Der Angriff des US-Imperialismus gegen Venezuela unterstreicht diese Notwendigkeit. Es ist gut, dass sich das BSW gegen den Angriff ausgesprochen hat. Sahra Wagenknecht hat ja auch immer wieder richtigerweise gegen die Waffenlieferungen an die Ukraine protestiert. Anstatt machtloser Appelle ans Völkerrecht und Empörung über die Regierung – wie es die Linkspartei immer wieder tut – müssen jetzt das BSW und Sahra Wagenknecht für Arbeitermobilisierungen gegen die NATO, die US/NATO-Militärbasen in Deutschland und Waffenlieferungen an die Ukraine kämpfen!
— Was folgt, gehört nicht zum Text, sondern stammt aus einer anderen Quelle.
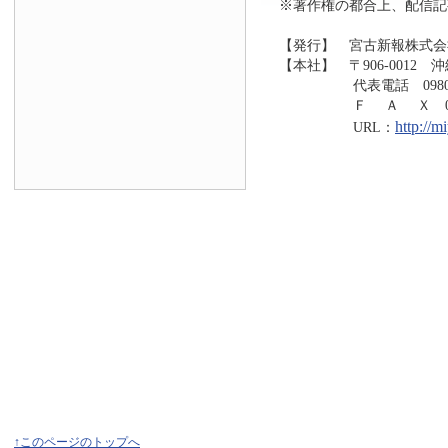
※著作権の都合上、配信記
【発行】 宮古新報株式会
【本社】 〒906-0012 
代表電話 0980-73
Ｆ Ａ Ｘ 0980-7
http://
URL：
↑このページのトップへ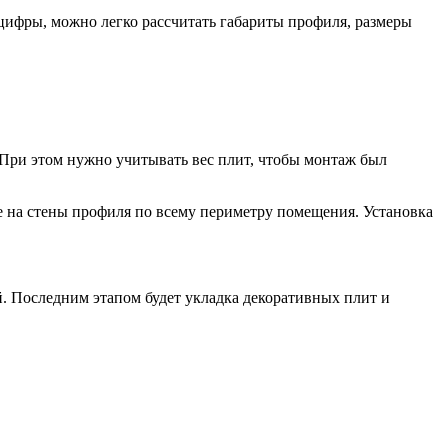
 цифры, можно легко рассчитать габариты профиля, размеры
. При этом нужно учитывать вес плит, чтобы монтаж был
ние на стены профиля по всему периметру помещения. Установка
. Последним этапом будет укладка декоративных плит и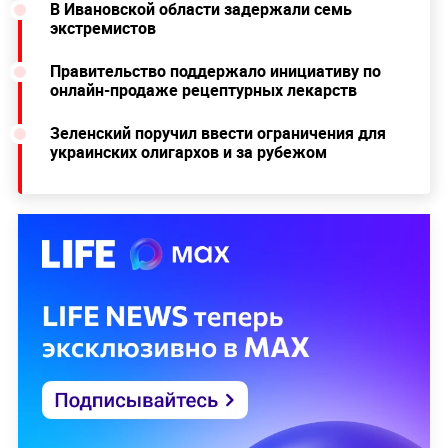
В Ивановской области задержали семь
экстремистов
Правительство поддержало инициативу по
онлайн-продаже рецептурных лекарств
Зеленский поручил ввести ограничения для
украинских олигархов и за рубежом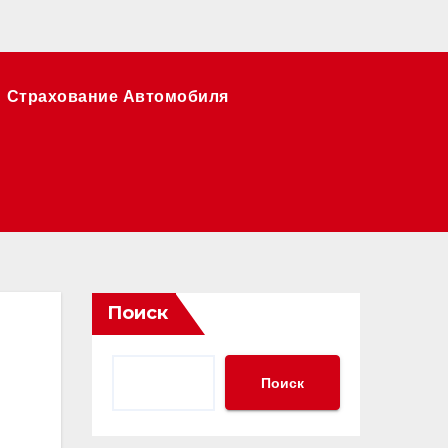
Страхование Автомобиля
Поиск
Поиск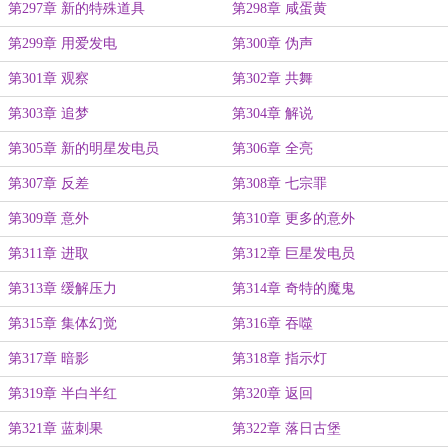
第297章 新的特殊道具
第298章 咸蛋黄
第299章 用爱发电
第300章 伪声
第301章 观察
第302章 共舞
第303章 追梦
第304章 解说
第305章 新的明星发电员
第306章 全亮
第307章 反差
第308章 七宗罪
第309章 意外
第310章 更多的意外
第311章 进取
第312章 巨星发电员
第313章 缓解压力
第314章 奇特的魔鬼
第315章 集体幻觉
第316章 吞噬
第317章 暗影
第318章 指示灯
第319章 半白半红
第320章 返回
第321章 蓝刺果
第322章 落日古堡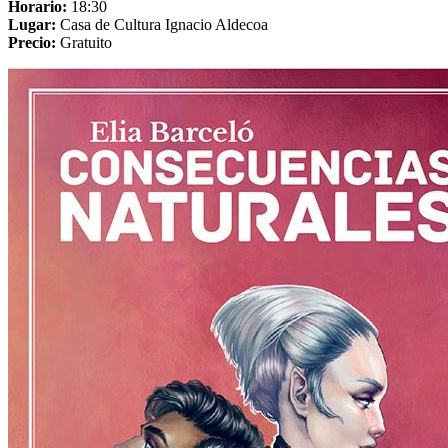
Horario:
18:30
Lugar:
Casa de Cultura Ignacio Aldecoa
Precio:
Gratuito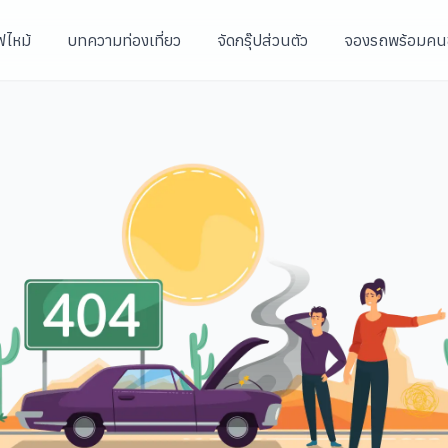
ฟไหม้
บทความท่องเที่ยว
จัดกรุ๊ปส่วนตัว
จองรถพร้อมคน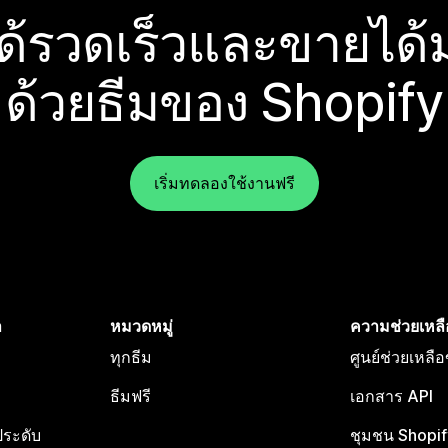
ได้รวดเร็วและขายได้ม
ด้วยธีมของ Shopify
เริ่มทดลองใช้งานฟรี
ำ
หมวดหมู่
ความช่วยเหลื
ทุกธีม
ศูนย์ช่วยเหลื
ธีมฟรี
เอกสาร API
ประดับ
ชุมชน Shopif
Verteidigt Venezuela! Nieder mit der NATO!

Brecht die Koalition mit der NATO-Partei CDU in Thüringen!

Man kann nicht gegen die NATO kämpfen, wenn man gleichzeitig die Kräfte unterstützt, die hinter ihr stehen. Die Regierungsbeteiligung des BSW in Thüringen verhindert nicht nur diesen Kampf, sondern ist mit verantwortlich für die Krise des BSW. Viele Arbeiter, besonders in Ostdeutschland, sahen anfangs im BSW eine echte Opposition gegen die damalige Ampel-Regierung und ihren NATO-Kriegskurs. Doch der baldige Eintritt in die Regierungen von Brandenburg und Thüringen hat das BSW schnell in die Arme des Establishments zurückgeführt. In ganz Deutschland, aber im Osten noch stärker, wächst die reaktionäre AfD immer weiter, weil sie als einzige Opposition zum Status Quo, zum Ukraine-Kurs und zur Deindustrialisierung gesehen wird. Lasst uns eine echte Alternative aufbauen!

Wir müssen diese Debatte unter den Genossen des BSW führen und vertiefen und auf den Bruch jedweder Koalition mit der NATO-Partei CDU und der SPD-Führung hinarbeiten. Jeder Führer im BSW, dem solche Koalitionen wichtiger sind als die Umsetzung der elementar wichtigen Forderungen des BSW, wie die Aufhebung der katastrophalen Sanktionen gegen Rußland, stellt sich damit gegen die Interessen der Arbeiter und BSW-Mitglieder! Der dringende Kampf gegen die NATO muss beginnen mit dem Kampf in den eigenen Reihen für einen Bruch mit den NATO-Parteien!

Wir freuen uns darauf, die Diskussion mit euch fortzusetzen und den antiimperialistischen Kampf voranzutreiben!